– Больше – фиг получишь!
– Да зажрись ты! – Лешка кидает в брата ложку. Тот тут же бьет его в плечо. Лешка падает с табуретки, попутно – цап занавеску, занавеска трещит.
– Ах ты, гад! – Озверелый Лешка толкает сковороду, картошка уже на полу.
Пашка трясет его за грудки:
– Сволочь! Это же еда! Мамка говорит: еду нельзя на пол!
– Отцепись! – визжит Лешка, отбивает от себя руки брата, резко толкает его в грудь. Пашка от неожиданности падает, толкает стол, стакан с молоком опрокинулся. Молоко белой струйкой сочится на пол. Братья сцепились, елозятся по полу, скалятся, тычут кулачками друг дружку, пыхтят в заварухе.
Драчка меж ними вспыхивала нередко, причин – уйма, даже махонький гвоздь, который надо вбить в рейку, а этой рейкой выуживать из сада Анны Ильиничны яблоки-опадыши… Братья лупили друг друга, оставляя синяки и ссадины, тыкались, толкались, пинались, пытались уложить друг друга на лопатки, иной раз, когда захлестывали ярость и обида, могли и зубы пустить в действие, хотя кусаться и царапаться – последнее дело, они ведь не девки.
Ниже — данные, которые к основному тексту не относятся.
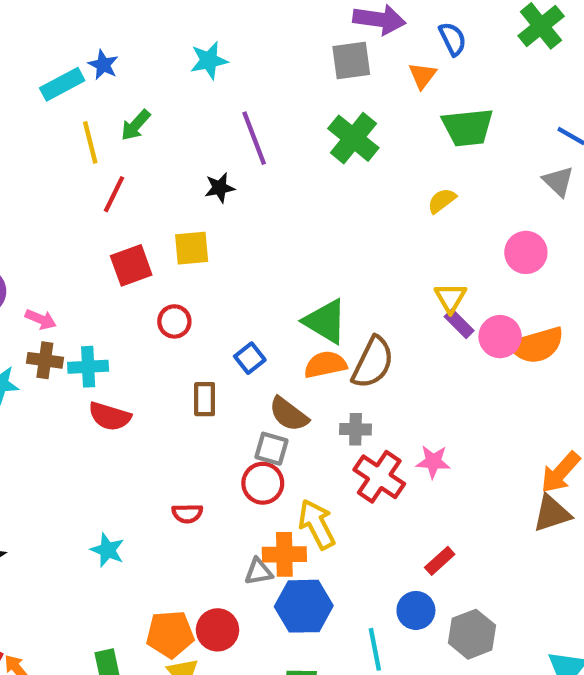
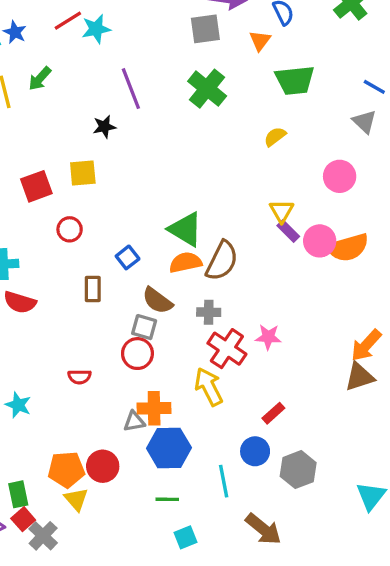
red line: (114, 194) -> (68, 21), moved, turned 32
yellow arrow: (317, 524) -> (209, 387), moved

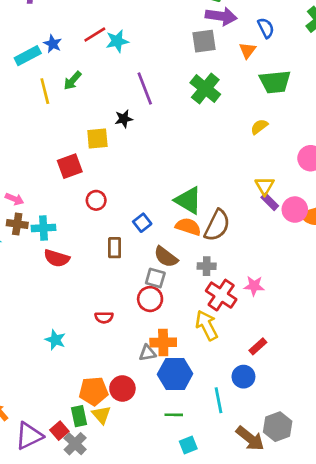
yellow square: (83, 173) -> (97, 138), moved
orange semicircle: (186, 262) -> (188, 227), turned 30
gray hexagon: (298, 470) -> (278, 427), moved
green rectangle: (18, 494) -> (79, 416), moved

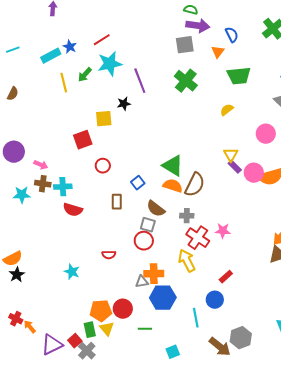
cyan star: (117, 41) -> (110, 64), moved, size x1.4
green line: (174, 415) -> (145, 329), moved

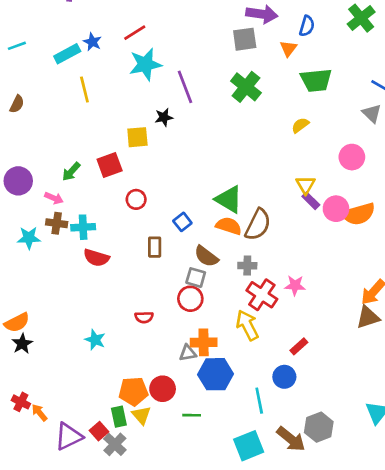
blue semicircle: (232, 35) -> (307, 26), turned 42
green arrow: (85, 75) -> (71, 172), moved
cyan square: (173, 352) -> (249, 446), moved, size x1.6

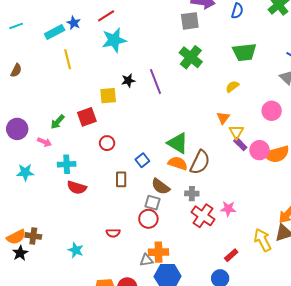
orange triangle: (288, 48) -> (223, 118), moved
purple line: (185, 87) -> (155, 81), moved
brown cross: (57, 223) -> (33, 236), moved
yellow arrow: (247, 325) -> (263, 240), moved

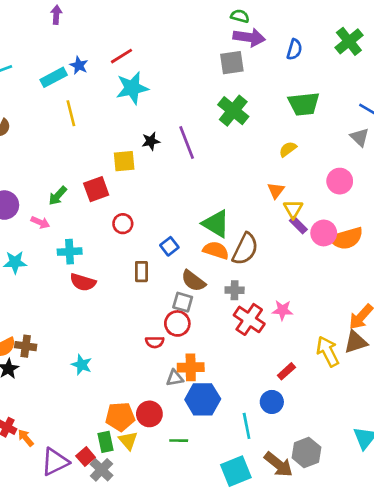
red semicircle: (113, 233) -> (155, 342), moved

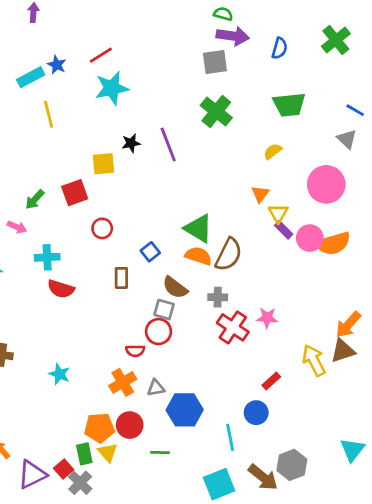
pink circle: (340, 181) -> (326, 184), size x1.4
orange cross: (191, 367) -> (123, 382), moved, turned -30

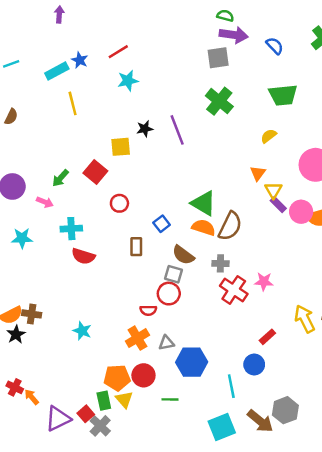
blue semicircle: (280, 48) -> (275, 46), turned -60
cyan star: (112, 88) -> (128, 81), size x0.7
red square: (75, 193) -> (95, 172), turned -30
Но бить по лицу друг друга никогда, ни при какой розни не смели.
Крики и взвизги вырвались из дома Ворончихиных наружу. Растрепанный Лешка выскочил в коридор, дверь нараспашку, по пути, на крыльце барака, едва не сбил с ног Таньку Вострикову. Пашка выскочил за ним, прихрамывая, кулаки сжаты.
– Чего, опять деретесь? – насмешливо спросила Танька.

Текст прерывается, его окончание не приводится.